It is even possible for models to be changed from within the running application, and
take effect immediately. Also, since no artifacts are generated, the build times can be
much reduced. Depending on the specific case, an interpreter and the model can be
smaller than generating the code.
As can be learned from programming languages, there are also potential
combinations between interpretation. You can generate a lower-level representation of
the model (often XML) that is subsequently interpreted (analogy: Java or CLR byte
code), maybe by a previously existing interpreter. It is also conceivable to
transparently generate code from within the interpreter to optimize performance (think
just in time compilation, Hotspot VM). However, I have never seen this approach
used in practice in the context of MD*.
Rich Domain-Specific Platform (unrated/ )
Code generation is a powerful tool, and a necessary ingredient to the success of
model-driven development and external DSLs. However, make sure you don’t
generate unnecessary code.
88 JOURNAL OF OBJECT TECHNOLOGY VOL. 8, NO. 6.
It is always a good idea to work with a manually implemented, rich domain
specific platform. It typically consists of middleware, frameworks, drivers, libraries
and utilities that are taken advantage of by the generated code.
In the extreme case, the generator just generates code to populate/configure the
frameworks (which might already exist, or which you have to grow together with the
generator) or provides statically typed facades around otherwise dynamic data
structures. Don’t go too far towards this end, however: in cases where you need to
consider resource or timing constraints, or when the target platform is predetermined
and perhaps limited, code generation does open up a new set of options and it is often
a very good option (after all, it’s basically the same as compilation, and that’s a
proven and important technique).
Checks first and separate
In all but the most trivial cases, the structures defined by the meta model do not
express the whole truth about models. Constraints – basically Boolean expressions
with error messages attached – are required to validate models. It is essential that
those constraints are treated as first class citizens and have their own phase during
model processing.
For example, putting the constraint checks into the generator templates is bad,
since it makes templates overly complicated. Also, if you have several different sets
of templates (e.g. for different target languages) you’d have to put the constraints into
each of them. There’s usually no point in even starting up a code generator if the
constraint checks don’t succeed. If the model is wrong, the generated code will be
wrong.
Keep in mind that it is often useful to check different constraints on different
parts of the overall model at different times in the model processing chain. One
example is checking certain constraints after a transformation. As another example
you typically want to execute partition-local constraints interactively (e.g. when
saving the partition in the editor) while global constraints should maybe be executed
only on demand, because they typically take much longer to evaluate.
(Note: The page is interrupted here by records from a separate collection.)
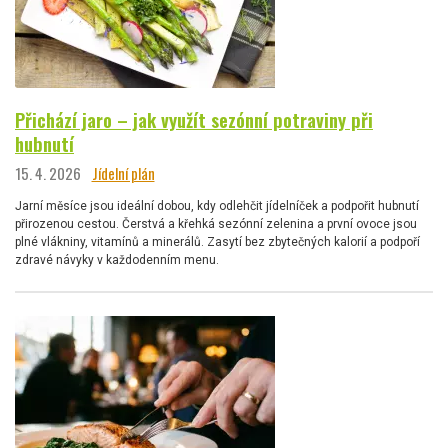
Přichází jaro – jak využít sezónní potraviny při
hubnutí
15. 4. 2026
Jídelní plán
Jarní měsíce jsou ideální dobou, kdy odlehčit jídelníček a podpořit hubnutí
přirozenou cestou. Čerstvá a křehká sezónní zelenina a první ovoce jsou
plné vlákniny, vitamínů a minerálů. Zasytí bez zbytečných kalorií a podpoří
zdravé návyky v každodenním menu.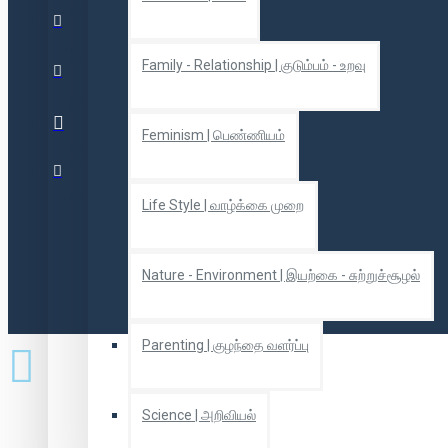
Family - Relationship | குடும்பம் - உறவு
Feminism | பெண்ணியம்
Life Style | வாழ்க்கை முறை
Nature - Environment | இயற்கை - சுற்றுச்சூழல்
Parenting | குழந்தை வளர்ப்பு
Science | அறிவியல்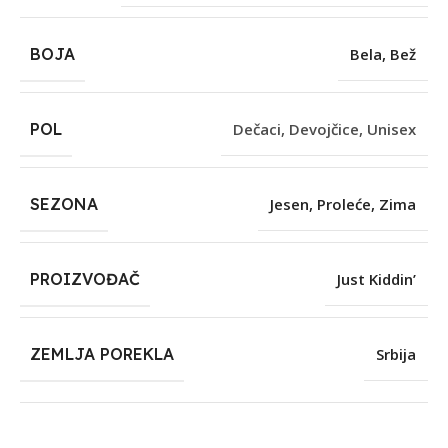
BOJA
Bela
,
Bež
POL
Dečaci
,
Devojčice
,
Unisex
SEZONA
Jesen
,
Proleće
,
Zima
PROIZVOĐAČ
Just Kiddin’
ZEMLJA POREKLA
Srbija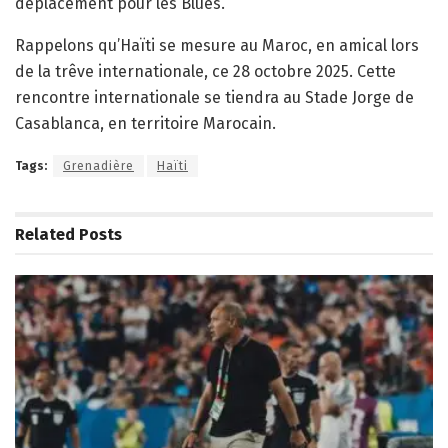
déplacement pour les Blues.
Rappelons qu’Haïti se mesure au Maroc, en amical lors
de la trêve internationale, ce 28 octobre 2025. Cette
rencontre internationale se tiendra au Stade Jorge de
Casablanca, en territoire Marocain.
Tags:
Grenadière
Haïti
Related
Posts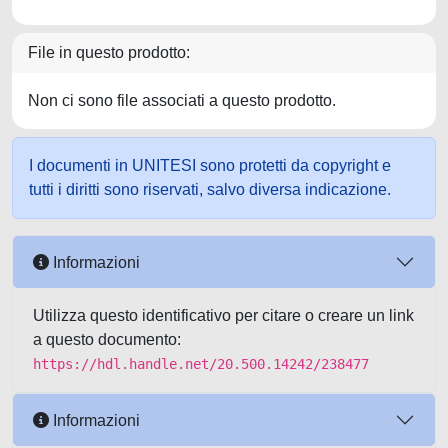
File in questo prodotto:
Non ci sono file associati a questo prodotto.
I documenti in UNITESI sono protetti da copyright e
tutti i diritti sono riservati, salvo diversa indicazione.
Informazioni
Utilizza questo identificativo per citare o creare un link
a questo documento:
https://hdl.handle.net/20.500.14242/238477
Informazioni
Check constraints as early in the processing chain as possible. The more domain-
specific the model and the constraints are, the more understandable a failed constraint
will be to the user. Check as many constraints as you possibly can, try to make sure
that if the model validates, the resulting system is correct (this is not always possible,
see runtime errors in 3GL languages, but you should strive to be as good as possible).
If you use incremental model refinement with model transformations (see
Cascading below), check constraints at every level, but make sure constraints of a
lower level never fail for any correct input from a higher level model – the user will
not understand it.
Finally make sure you can express constraints of different severity, such as
warnings and errors. Errors will typically stop the next step in the model processing
chain, warnings typically won’t.
VOL. 8, NO. 6. JOURNAL OF OBJECT TECHNOLOGY 89
BEST PRACTICES FOR DSLS AND MODEL-DRIVEN DEVELOPMENT
Don’t modify generated code
In many systems, some parts will still be expressed using code of the target language.
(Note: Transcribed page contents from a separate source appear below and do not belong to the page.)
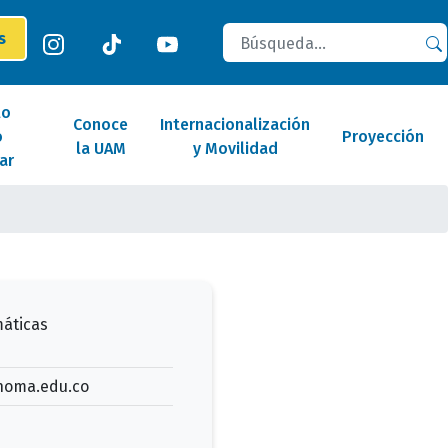
Buscar
es
lo
Conoce
Internacionalización
o
Proyección
la UAM
y Movilidad
ar
áticas
noma.edu.co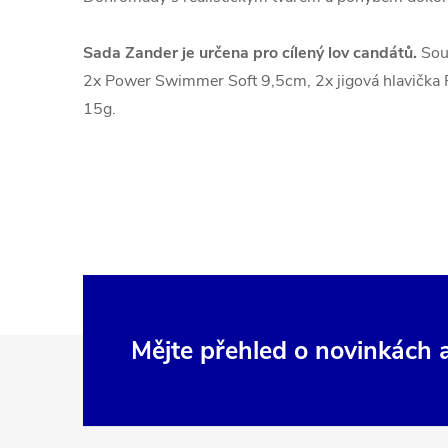
Sada Zander je určena pro cílený lov candátů.
Souč
2x Power Swimmer Soft 9,5cm, 2x jigová hlavička F
15g.
Z
Mějte přehled o novinkách
á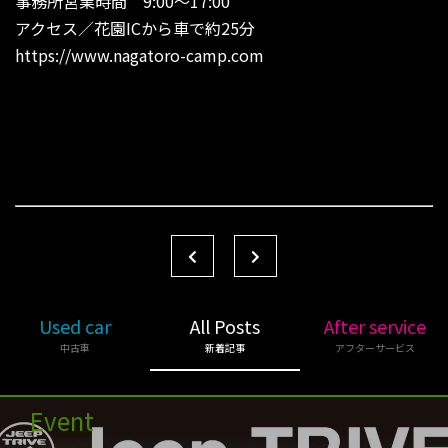
事務所営業時間 9:00〜17:00
アクセス／花園ICから車で約25分
https://www.nagatoro-camp.com
Used car
All Posts
After service
中古車
新着記事
アフターサービス
Event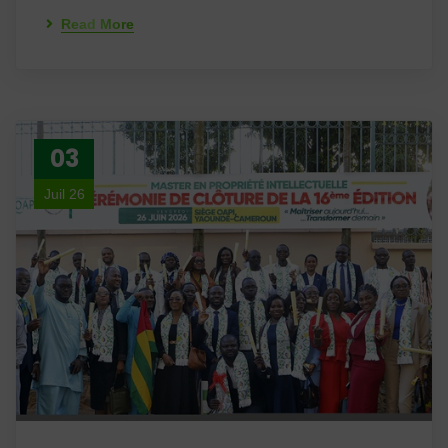
Read More
03
Juil 26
Consequently, you have to integrate generated code and manually written code. Most
tools provide what’s called protected regions, marked up sections of the generated
files into which you can insert manually written code that will not be overwritten
when the files are regenerated.
It is often a bad idea to use them. You’ll run into all kinds of problems: generated
code is not a throw-away product anymore, you have to check it in, and you’ll run
into all kinds of funny situations with your CM system. Also, often you will
accumulate a “sediment” of code that has been generated from model elements that
are no longer in the model (if you don’t use protected regions, you can delete the
whole generated source directory from time to time, cleaning up the sediment).
Instead, add extension points into the generated code, using the composition
features provided by your target language. You can e.g. generate a base class with
abstract methods (requiring the user to implement them in a manually written
subclass) or with empty callback methods which the user can use to customize in a
subclass (for example, in user interfaces, you can return a position object for a widget,
the default method returns null, default to the generic layout algorithm). You can
delegate, implement interfaces, use #include, use reflection tricks, AOP or take a look
at the well-known design patterns for inspiration. Some languages provide partial
classes, where a class definition can be split over a generated file and a manually
written file.
In the rare case where the target format does not support modularization and
composition you can put the manual code literally into the model (or an external file)
and have the generator paste it into the generated artifact, avoiding the need to modify
it.
Separating generated and manually written code also has its drawbacks. For
example, if you change the model and hence get different generated code, the
manually written code is not automatically refactored accordingly (could be done in
theory, but I haven’t see it in practice). Also, the approach can result in an increased
number of implementation artifacts (a generated base class and a manually written
subclass), possibly increasing compilation time.
As tools become better, additional approaches might become feasible. However,
as of now, the approach advocated here results in the lowest amount of headache.
Note that a similar problem can arise if you modify models resulting from a
model-to-model transformation; which is why we don’t recommend doing this.
Control manually written code
Based on the previous best practices, the following can easily happen: the generator
generates an abstract class from some model element. The developer is expected to
subclass the generated class and implement a couple of abstract methods. The
manually written subclass needs to conform to a specific naming convention. The
90 JOURNAL OF OBJECT TECHNOLOGY VOL. 8, NO. 6.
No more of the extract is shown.